Create probes with different configurations and combine them:

from lmprobe import Probe, ProbeEnsemble

p1 = Probe(model="meta-llama/Llama-3.1-8B-Instruct", layers=-1, classifier="logistic_regression")
p2 = Probe(model="meta-llama/Llama-3.1-8B-Instruct", layers=-1, classifier="svm")
p3 = Probe(model="meta-llama/Llama-3.1-8B-Instruct", layers=16, classifier="logistic_regression")

ensemble = ProbeEnsemble([p1, p2, p3], voting="soft")
ensemble.fit(positive_prompts, negative_prompts)

predictions = ensemble.predict(test_prompts)           # (n_samples,)
probabilities = ensemble.predict_proba(test_prompts)   # (n_samples, n_classes)
accuracy = ensemble.score(test_prompts, test_labels)

Voting strategies

Strategy How it works When to use
"soft" (default) Average class probabilities across probes, then argmax When all classifiers support predict_proba()
"hard" Majority vote on predicted labels When using classifiers like Ridge that lack predict_proba()
# Soft voting (default) — requires predict_proba support
ensemble = ProbeEnsemble([p1, p2], voting="soft")

# Hard voting — works with any classifier
ensemble = ProbeEnsemble([p1, p2, p3], voting="hard")

Weighted voting

Give more weight to probes you trust more:

ensemble = ProbeEnsemble(
    [p1, p2, p3],
    weights=[2.0, 1.0, 1.0],  # p1 gets double weight
    voting="soft",
)

Weights are normalized to sum to 1 internally.


Factory construction

Create ensembles from config dicts sharing a common model. This avoids repeating the model name and shared parameters:

ensemble = ProbeEnsemble.from_configs(
    model="meta-llama/Llama-3.1-8B-Instruct",
    configs=[
        {"layers": -1, "classifier": "logistic_regression"},
        {"layers": -1, "classifier": "svm"},
        {"layers": 16, "classifier": "ridge"},
    ],
    voting="hard",    # required when using Ridge
    device="auto",    # shared kwargs
)

Bootstrap stability analysis

Clone a single probe into N bootstrap resamples to measure how stable predictions are across different training subsets:

base_probe = Probe(
    model="meta-llama/Llama-3.1-8B-Instruct",
    layers=-1,
    classifier="logistic_regression",
)

ensemble = ProbeEnsemble.bootstrap(base_probe, n_resamples=10, random_state=42)
ensemble.fit(positive_prompts, negative_prompts)

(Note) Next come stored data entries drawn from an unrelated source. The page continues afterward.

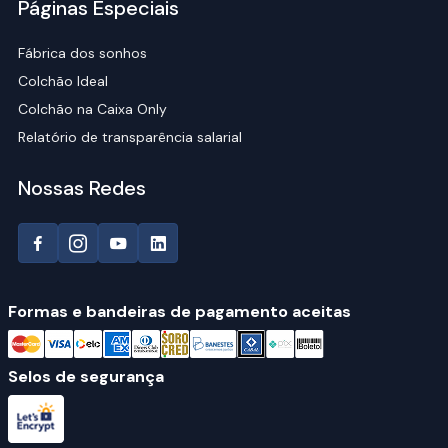
Páginas Especiais
Fábrica dos sonhos
Colchão Ideal
Colchão na Caixa Only
Relatório de transparência salarial
Nossas Redes
Formas e bandeiras de pagamento aceitas
Selos de segurança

# Per-sample uncertainty: high std = ensemble members disagree
uncertainty = ensemble.prediction_std(test_prompts)  # (n_samples,)

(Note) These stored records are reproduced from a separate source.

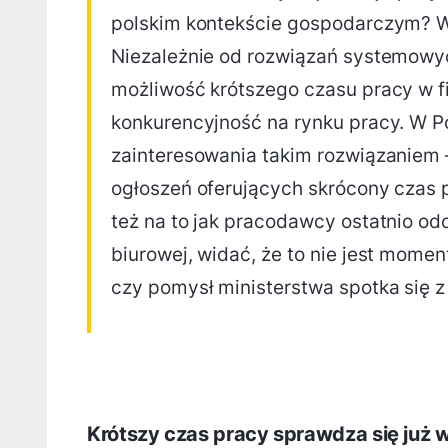
polskim kontekście gospodarczym? W
Niezależnie od rozwiązań systemowy
możliwość krótszego czasu pracy w 
konkurencyjność na rynku pracy. W P
zainteresowania takim rozwiązaniem –
ogłoszeń oferujących skrócony czas pr
też na to jak pracodawcy ostatnio od
biurowej, widać, że to nie jest momen
czy pomysł ministerstwa spotka się z
Krótszy czas pracy sprawdza się już w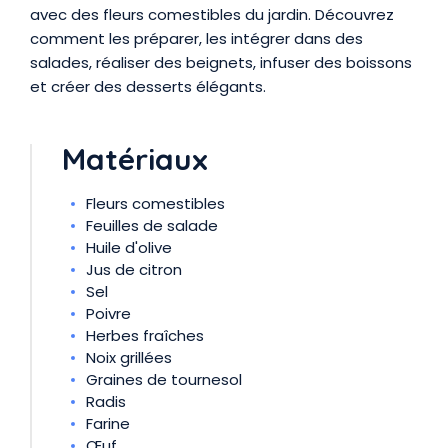
avec des fleurs comestibles du jardin. Découvrez
comment les préparer, les intégrer dans des
salades, réaliser des beignets, infuser des boissons
et créer des desserts élégants.
Matériaux
Fleurs comestibles
Feuilles de salade
Huile d'olive
Jus de citron
Sel
Poivre
Herbes fraîches
Noix grillées
Graines de tournesol
Radis
Farine
Œuf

prediction_std() returns the standard deviation of the positive-class probability across ensemble members. High values indicate samples where the probe is unreliable — useful for flagging borderline cases or identifying data distribution shifts.

Interpreting uncertainty

prediction_std Interpretation
< 0.05 High confidence — members agree
0.05 – 0.15 Moderate uncertainty
> 0.15 Low confidence — consider manual review

These thresholds are approximate and task-dependent. Calibrate on your own data.


Group-balanced bootstrap

When your training data has groups (e.g., different prompt sources or categories), ensure each bootstrap resample draws evenly from all groups:

ensemble = ProbeEnsemble.bootstrap(base_probe, n_resamples=10, random_state=42)
ensemble.fit(
    positive_prompts, negative_prompts,
    groups=group_labels,      # group-balanced resampling
    sample_weight=weights,    # optional per-sample importance weights
)

Each ensemble member draws ceil(total / n_groups) samples from each group. Without groups, standard bootstrap resampling can under-represent minority groups.

Note

groups is only used in bootstrap mode. Passing it to a non-bootstrap ensemble emits a warning.


Save and load

ensemble.save("my_ensemble.pkl")
loaded = ProbeEnsemble.load("my_ensemble.pkl")
predictions = loaded.predict(test_prompts)

Performance notes

  • Activation extraction happens once. The ensemble performs a single warmup pass covering all layers needed by any member probe. Individual fit() and predict() calls hit the cache.
  • Cost scales with number of probes, not model forward passes. Adding more ensemble members is cheap if they share cached activations.
  • Bootstrap ensembles are particularly efficient since all members use the same model, layers, and pooling — only the training data subset differs.